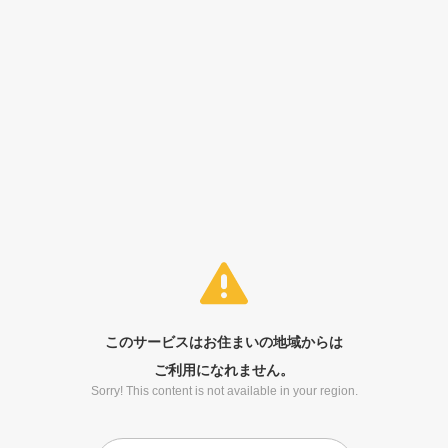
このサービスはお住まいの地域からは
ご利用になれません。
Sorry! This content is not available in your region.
==
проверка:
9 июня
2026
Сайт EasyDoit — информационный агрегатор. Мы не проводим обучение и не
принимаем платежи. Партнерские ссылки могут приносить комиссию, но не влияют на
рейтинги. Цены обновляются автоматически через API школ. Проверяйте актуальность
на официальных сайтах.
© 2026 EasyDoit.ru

▸ **What to produce**:
Lines containing the word "EasyDoit" in the entries above should be counted, and only that number given.

▸ **Answer**:
2